■ **About this exercise**
Your answer needs to include each line of the records in which the string "Boss" can be found.
>>
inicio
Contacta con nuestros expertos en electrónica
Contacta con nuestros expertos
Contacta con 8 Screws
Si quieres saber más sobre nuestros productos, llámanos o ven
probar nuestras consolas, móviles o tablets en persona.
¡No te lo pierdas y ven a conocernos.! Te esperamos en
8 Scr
<<
>>
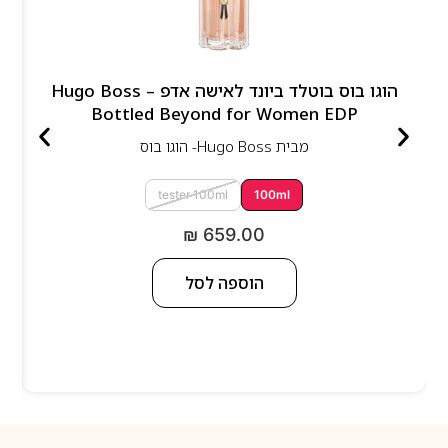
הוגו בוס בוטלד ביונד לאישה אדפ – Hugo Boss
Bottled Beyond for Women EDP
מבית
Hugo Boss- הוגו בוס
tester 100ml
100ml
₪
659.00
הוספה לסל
<<
■ **Solution**
הוגו בוס בוטלד ביונד לאישה אדפ – Hugo Boss
Hugo Boss- הוגו בוס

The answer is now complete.